This follows on the sharp downward revisions in overall growth forecasts this year, mainly reflecting challenging conditions in sub-Saharan Africa’s three largest economies – Angola, Nigeria and South Africa.

However, according to the programme, outside of these three economies, a number of bright spots remain, particularly in the east, Francophone countries and in North Africa, where growth rates of 4% and higher are still being achieved.

The upshot of such ‘multispeed’ growth and more discerning investors is a greater degree of unpredictability in foreign direct investment (FDI) flows. There will likely be shifts in FDI towards the countries that are continuing to grow robustly.

It remains likely, however, that there will be a relative slowdown in investment in sub-Saharan Africa investment over the next 18 months, as investors adjust their investment strategies.

This is apparent, to some extent, in the relatively slower FDI activity in the first half of 2016.

Further, in the first half of 2016, greenfield FDI projects in Africa were down 13.4%, compared with 2015.

However, the capital value of total investments across the continent rose 30%, with the average capital investment per project increasing from $97-million to $145-milliom in the first half of 2016.

Similarly, job creation in Africa resulting from FDI projects was also up, rising 12.6%.

“Investor sentiment towards Africa as an attractive investment destination is likely to remain somewhat softer over the next few years. This has far less to do with Africa’s fundamentals than it does with a world characterised by heightened geopolitical uncertainty and greater risk aversion,” says EY Africa Business Centre leader Michael Lalor.

Within North Africa, Egypt remains the largest investment destination, posting a 32.4% increase in FDI projects over the first half of 2015.

Egypt’s FDI accounts for a 43% share of that subregion’s capital investment.

Recent initiatives to allow the currency to float freely will likely trigger greater investment. In addition, policy change promises to attract new investments, as the practical realities of foreign exchange shortages disappear, enabling a more business-friendly environment.

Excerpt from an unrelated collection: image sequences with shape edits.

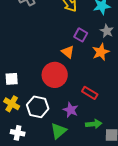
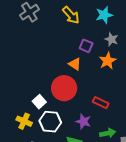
white square: (12, 79) -> (39, 102), moved, turned -32

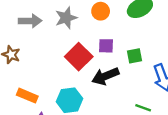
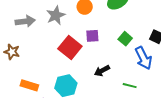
green square: (134, 56) -> (125, 39), moved, turned -32
black arrow: (105, 76) -> (102, 71), moved, size x0.7

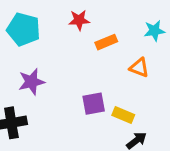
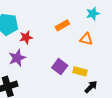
red star: (79, 20) -> (26, 37), moved
purple square: (94, 104) -> (60, 67), turned -35

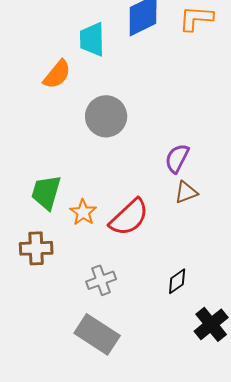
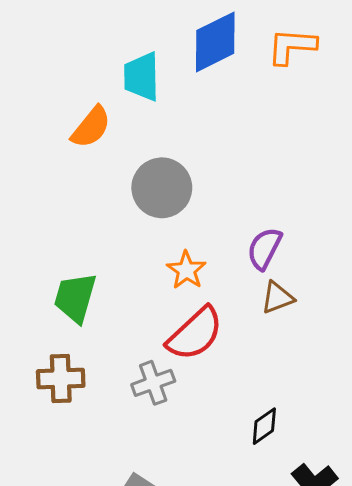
orange star: (83, 212) -> (186, 270), moved
gray cross: (101, 280) -> (153, 383), moved

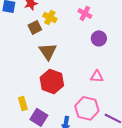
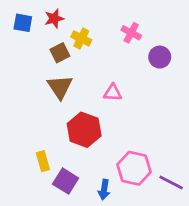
purple circle: (99, 38) -> (160, 57), moved
brown triangle: (48, 51) -> (60, 87), moved
pink triangle: (97, 76) -> (113, 93), moved

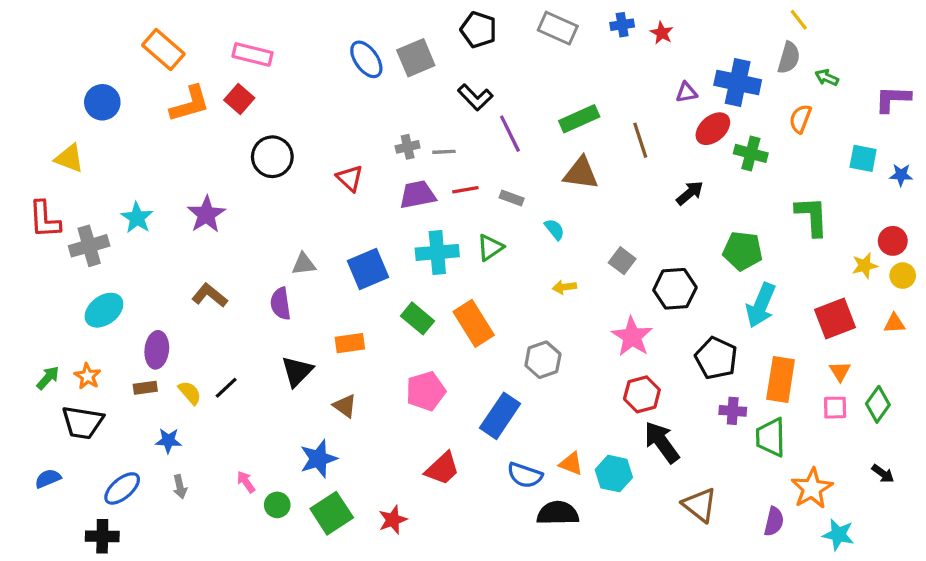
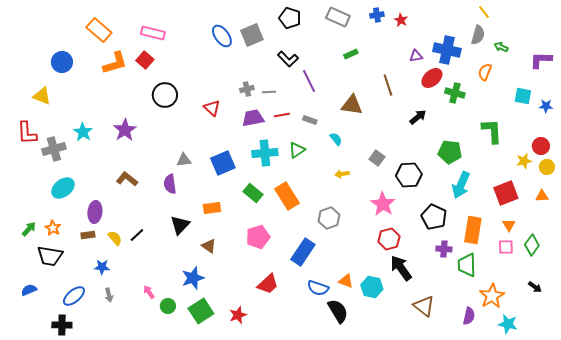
green rectangle: (579, 119) -> (351, 54), moved, size x0.6
black semicircle: (558, 513) -> (338, 311), turned 60

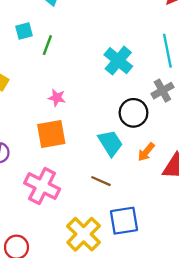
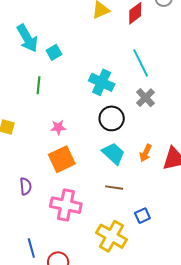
cyan square: (24, 31) -> (54, 52), moved
black circle: (133, 113) -> (112, 118), moved
blue square: (124, 221) -> (142, 216), size x0.6

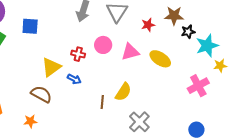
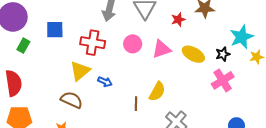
black star: (188, 32) -> (223, 54), moved
red cross: (78, 54) -> (93, 43), moved, size x1.6
pink cross: (198, 86) -> (223, 80), moved

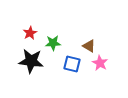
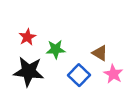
blue square: (72, 64) -> (79, 75), turned 30

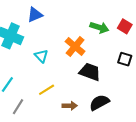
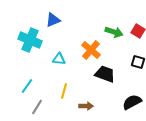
cyan triangle: (41, 56) -> (59, 59), turned -40
yellow line: (47, 90) -> (64, 91), turned -42
black semicircle: (99, 102) -> (132, 102), moved

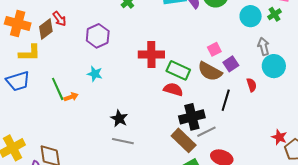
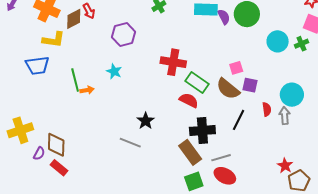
gray arrow: (264, 46) -> (285, 116), moved
purple square: (231, 64) -> (250, 85), turned 35
black star: (119, 118) -> (146, 121), moved
gray line: (206, 132) -> (221, 158), moved

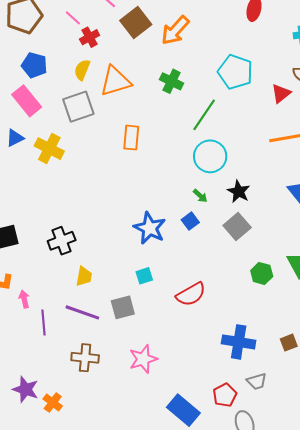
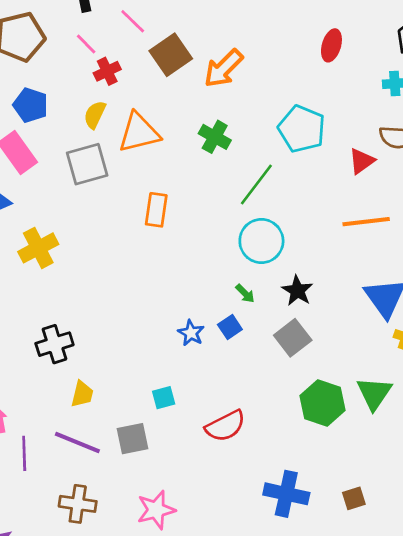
yellow cross: (49, 149) -> (38, 248), moved, turned 32
blue star: (150, 228) -> (191, 333), moved, size x0.6
green hexagon: (262, 273) -> (322, 403), size x1.5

“There has been a surge in investment from Asia-Pacific, with the region becoming the second-largest investor when measured by FDI projects, capital and job creation.”

China-sourced FDI into Africa saw a dramatic increase in the first half of the year, with China-sourced FDI projects up 209%, making China the third-biggest investor in the continent.

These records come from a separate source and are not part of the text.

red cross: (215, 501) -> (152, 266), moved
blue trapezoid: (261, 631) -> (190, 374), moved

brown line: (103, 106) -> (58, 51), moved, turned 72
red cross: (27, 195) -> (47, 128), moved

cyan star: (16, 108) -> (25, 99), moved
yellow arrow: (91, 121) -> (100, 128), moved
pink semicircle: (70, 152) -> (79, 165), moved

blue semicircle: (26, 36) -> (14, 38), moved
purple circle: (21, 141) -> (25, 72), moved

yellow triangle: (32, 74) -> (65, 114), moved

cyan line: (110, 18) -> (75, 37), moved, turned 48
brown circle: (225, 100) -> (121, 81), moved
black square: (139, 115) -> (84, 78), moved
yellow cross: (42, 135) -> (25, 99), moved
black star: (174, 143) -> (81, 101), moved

Overall, however, Western Europe remains the largest regional investor in Africa, contributing 35.1% of FDI projects and 17.8% of capital investment in the first half of 2016.

The second half of 2016 remains difficult for Africa, although there are signs that the worst of the economic downturn is over.

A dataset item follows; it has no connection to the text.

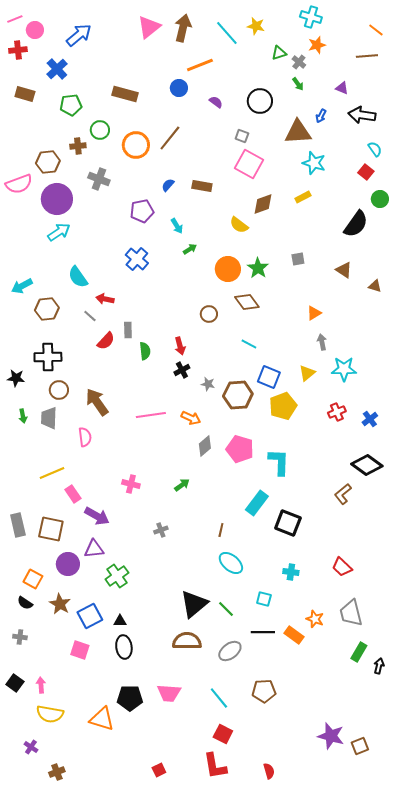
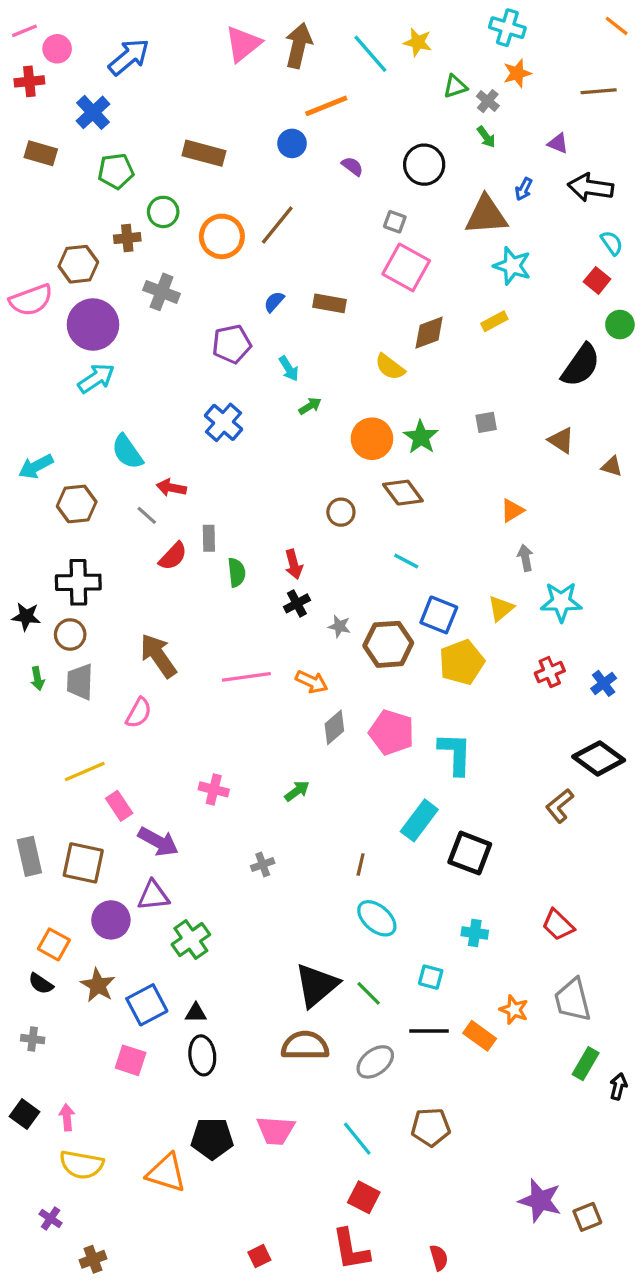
orange line: (376, 30) -> (617, 26), moved
brown circle: (59, 390) -> (70, 634), moved
pink semicircle: (85, 437) -> (139, 713), turned 36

The commodities cycle remains weak, and both the UK’s Brexit decision and the election of Donald Trump in the US have further contributed to uncertainty in investor sentiment.

“This could further impact on FDI into Africa, particularly given the strong role both the US and the UK already play as major investors in Africa. Investors will likely adopt a more cautious approach as they wait for the implications of these events to take hold, and understand what this means for them,” Lalor says.